Earlier this month, former Supreme Court judge Justice Rohinton Nariman criticised the 5 judge bench that delivered the Ayodhya Ram Mandir verdict 5 years ago saying that the verdict was nothing but a ‘mockery of justice’. In an ANI podcast, senior advocate J Sai Deepak slammed Nariman for his controversial remarks.
“It’s very unfair. When members of a particular institution say that this institution has gone downhill after my exit that I think is too much of a statement to me. And two, some of his statements both on history and especially contentious aspects of history and let’s say his specific points on the Ram Mandir case are as inaccurate as they can get. To say that there were no findings whatsoever from the Supreme Court on the existence of a temple underneath the disputed structure, call it only the disputed structure and nothing else, is false. It’s provably, demonstrably and patently false,” advocate J Sai Deepak said.
“Read the Allahabad High Court judgement, read the addendum to the judgement of the Supreme Court and then you will see that there are instances where they say Guru Nanak visits once there was a Mandir, Guru Nanak visits again and then the temple was not there. So what happened in between? Earthquake? There are corroborating records and you’re telling me that a general pattern of behaviour that has been witnessed across the subcontinent and the world, you’re telling me suddenly did not happen here. So we are not the playground for expansionist ideologies. We are only asking for what belongs to us through a court of law. What is unreasonable about this position?” Sai Deepak continued adding that contrary to Nariman’s assertion, the Supreme Court did not stop short in identifying the existence of a temple but only on who was responsible for the destruction of the temple.
As reported earlier, On Thursday, 6th December, former Supreme Court judge Justice Rohinton Nariman criticized the 5 judge bench that delivered the Ayodhya verdict 5 years ago and said that the verdict was nothing but a ‘mockery of justice’ that violated the basic principle of secularism. Justice Nariman delivered the inaugural lecture of the Ahmadi Foundation, which was established in remembrance of Justice Aziz Mushabber Ahmadi, the 26th Chief Justice of India (CJI). While delivering the lecture he said, “We find today, like hydra heads popping up all over the country, there is suit after suit filed all over the place. Now not only concerning mosques but also dargahs. All this can lead to communal tension and disharmony, contrary to what is envisaged in both our Constitution and the Places of Worship Act.”

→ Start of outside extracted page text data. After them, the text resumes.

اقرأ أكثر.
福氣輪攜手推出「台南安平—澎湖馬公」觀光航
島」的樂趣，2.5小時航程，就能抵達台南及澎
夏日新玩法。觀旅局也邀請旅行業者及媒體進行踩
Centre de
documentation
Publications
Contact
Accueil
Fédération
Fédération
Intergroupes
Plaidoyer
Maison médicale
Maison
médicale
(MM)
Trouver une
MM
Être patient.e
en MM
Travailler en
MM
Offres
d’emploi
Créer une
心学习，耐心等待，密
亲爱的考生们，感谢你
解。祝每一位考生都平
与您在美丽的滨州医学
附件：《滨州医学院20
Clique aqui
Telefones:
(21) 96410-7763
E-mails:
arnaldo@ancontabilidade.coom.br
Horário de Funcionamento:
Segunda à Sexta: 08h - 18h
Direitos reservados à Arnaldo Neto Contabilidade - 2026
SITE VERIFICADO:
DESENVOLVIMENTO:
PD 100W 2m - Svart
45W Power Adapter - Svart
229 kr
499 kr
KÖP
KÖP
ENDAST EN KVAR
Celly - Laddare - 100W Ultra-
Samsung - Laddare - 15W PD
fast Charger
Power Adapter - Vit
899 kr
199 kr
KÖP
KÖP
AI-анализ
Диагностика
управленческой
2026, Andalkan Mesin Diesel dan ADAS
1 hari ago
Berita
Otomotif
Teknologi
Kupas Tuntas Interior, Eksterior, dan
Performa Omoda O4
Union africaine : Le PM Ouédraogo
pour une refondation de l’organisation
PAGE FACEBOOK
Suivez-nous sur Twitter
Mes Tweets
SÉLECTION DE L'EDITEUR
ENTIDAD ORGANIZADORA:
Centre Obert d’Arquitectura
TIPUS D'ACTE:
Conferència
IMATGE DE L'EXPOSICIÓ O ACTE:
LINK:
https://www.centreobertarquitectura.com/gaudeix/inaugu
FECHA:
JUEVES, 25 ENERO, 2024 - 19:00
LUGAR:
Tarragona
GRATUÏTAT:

Justice Nariman stated that the five-judge constitution bench that issued the ruling in 2019 further elaborated on the purpose of the Places of Worship Act. “This very Constitution Bench spends five pages on it and says that in secularism, which is a part of the Basic Structure, you cannot look backwards, you have to look forward… Every religious place of worship is frozen until 15th August 1947. Now, anybody who tries to change this, those suits will stand dismissed,” he added.